In the records below, find each line with the word "جنيه" and copy it.

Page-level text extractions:
......

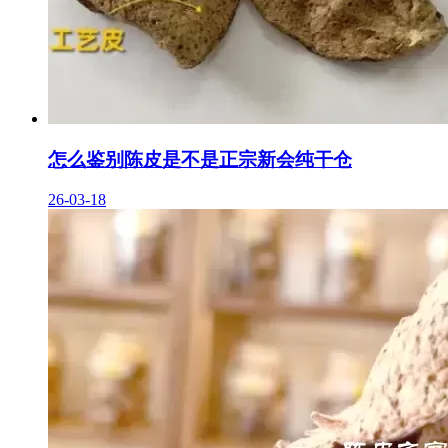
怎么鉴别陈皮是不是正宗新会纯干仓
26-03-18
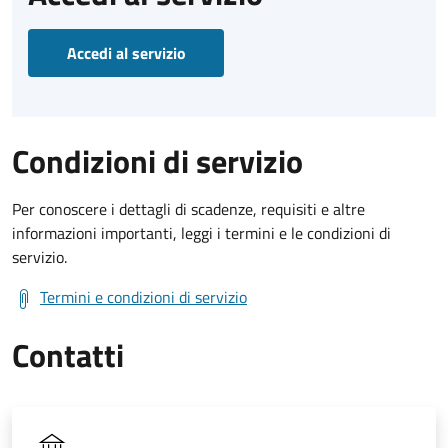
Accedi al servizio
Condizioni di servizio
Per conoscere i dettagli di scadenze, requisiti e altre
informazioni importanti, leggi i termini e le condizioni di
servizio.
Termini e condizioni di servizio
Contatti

......

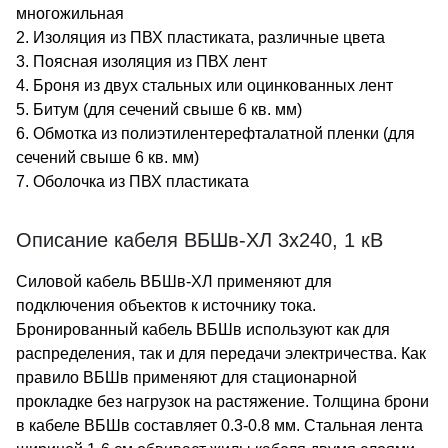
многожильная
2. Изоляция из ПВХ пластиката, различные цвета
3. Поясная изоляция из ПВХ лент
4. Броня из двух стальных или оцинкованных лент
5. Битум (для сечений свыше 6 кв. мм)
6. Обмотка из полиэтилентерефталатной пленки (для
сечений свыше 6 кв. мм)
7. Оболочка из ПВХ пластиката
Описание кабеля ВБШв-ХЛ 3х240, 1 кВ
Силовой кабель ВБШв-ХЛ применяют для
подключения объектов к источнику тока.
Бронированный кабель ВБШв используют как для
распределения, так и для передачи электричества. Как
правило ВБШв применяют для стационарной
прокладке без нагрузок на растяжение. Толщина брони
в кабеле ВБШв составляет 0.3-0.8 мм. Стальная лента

......

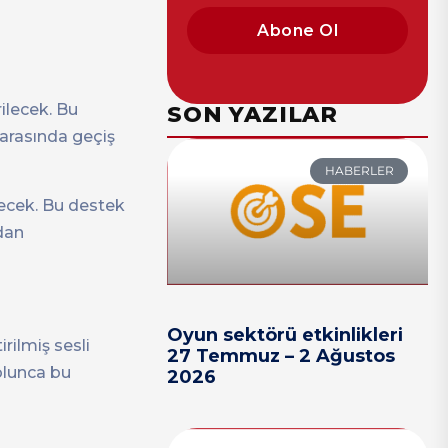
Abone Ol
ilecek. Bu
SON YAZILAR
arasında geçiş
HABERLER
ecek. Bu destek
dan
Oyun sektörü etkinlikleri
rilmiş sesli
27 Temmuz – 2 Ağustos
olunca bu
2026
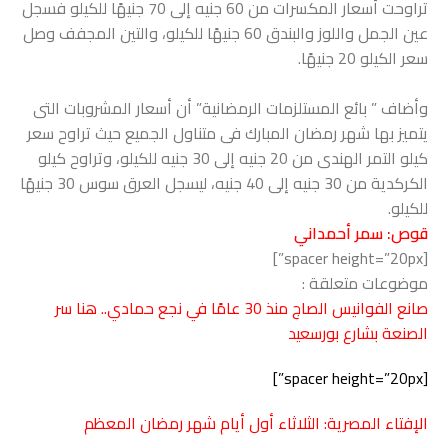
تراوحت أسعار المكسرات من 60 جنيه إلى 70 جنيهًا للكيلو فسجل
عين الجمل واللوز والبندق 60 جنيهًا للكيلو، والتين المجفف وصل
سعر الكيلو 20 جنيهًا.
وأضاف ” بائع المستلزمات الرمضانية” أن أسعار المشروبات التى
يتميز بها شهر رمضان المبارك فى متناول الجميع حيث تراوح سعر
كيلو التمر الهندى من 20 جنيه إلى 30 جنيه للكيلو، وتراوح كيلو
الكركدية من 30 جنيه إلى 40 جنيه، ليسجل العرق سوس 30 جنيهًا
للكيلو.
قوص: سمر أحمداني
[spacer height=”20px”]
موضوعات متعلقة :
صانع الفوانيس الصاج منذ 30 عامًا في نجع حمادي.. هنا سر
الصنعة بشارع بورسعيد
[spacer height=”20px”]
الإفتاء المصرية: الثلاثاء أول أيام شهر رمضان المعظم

......

Task solution:
تراوحت أسعار المكسرات من 60 جنيه إلى 70 جنيهًا للكيلو فسجل
عين الجمل واللوز والبندق 60 جنيهًا للكيلو، والتين المجفف وصل
سعر الكيلو 20 جنيهًا.
كيلو التمر الهندى من 20 جنيه إلى 30 جنيه للكيلو، وتراوح كيلو
الكركدية من 30 جنيه إلى 40 جنيه، ليسجل العرق سوس 30 جنيهًا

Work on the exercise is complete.